George W. Bush, still dealing with his defeated critics'
accusation that he's a dim bulb in the Washington firmament, has shown
himself to be considerably brighter than the preening pundits who
confidently told us he would nominate someone else. He has put his own
expectations where his mouth is, choosing a man of character, competence and
determination who is not likely "likely" being the operative word to
legislate from the bench. In an age of identity politics that divides the
country on issues of race, "gender" and ethnicity, the president ignored the
parochialists to nominate (gasp) a white man, the generic politically
incorrect creature that in faculty-lounge lore is second only to the dead
white male as irredeemably undesirable. (A dead white man was not
available.)
No one can reasonably accuse the president of pandering to
Hispanics or women to expand his political base or appease potential
critics.
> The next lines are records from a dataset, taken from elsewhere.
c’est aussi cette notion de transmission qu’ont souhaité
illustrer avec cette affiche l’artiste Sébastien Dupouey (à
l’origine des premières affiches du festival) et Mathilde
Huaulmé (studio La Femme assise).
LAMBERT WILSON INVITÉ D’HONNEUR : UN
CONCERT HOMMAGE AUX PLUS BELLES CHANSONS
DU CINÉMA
The president describes his nominee as a judge who will "strictly
apply the Constitution and laws." This criterion was once a given. When
Alexis de Tocqueville visited America in 1831-32, he reckoned the American
judiciary as a conservative force, albeit with political power. "An American
judge, armed with the right to declare laws unconstitutional, is constantly
intervening in political affairs," he wrote. "He cannot compel the people to
make laws, but at least he can constrain them to be faithful to their own
laws and remain in harmony with themselves."
Such a judicial temperament has been in steep decline as the
standard for modern judges. In recent memory, ideologues always dominate the
debate. Rather than consider the intellectual argument over the way the
Supreme Court arrives at its decisions, the debate wanders to speculation
about how a certain justice might rule on hot-button issues. Specific cases,
however, ought not to be ruled by ideology; the president is correct, the only
standard ought to be that the Constitution be strictly interpreted.
Otherwise, we might as well program a computer to dole out decisions based
on the size of the various special interests and their voting strengths.
Since the 1960s, the Supreme Court has done what legislators have been too timid to do. This has pleased liberals, who can't win national elections but who dominate the law schools that produce the lawyers who become the judges. This naturally undercuts how a democracy is supposed to work. In analyzing the idea of a "Living Constitution" as opposed to a written one, Myron Magnet, a scholar with the Manhattan Institute, exposes the court as increasingly seeking goals and solutions that ignore the democratic process, eschewing text and precedent. "To the extent the judges put themselves in the business of dispensing solutions to knotty social problems and providing for the continual reform of society on lines envisioned by the cultural revolution, they were acting not like a judiciary but like a government," he writes in "The Dream and the Nightmare." This pleases "progressives," but not small-d democrats: "In a self-governing democracy popularly elected officials, not unelected jurists with lifetime tenure, make laws and set social policy."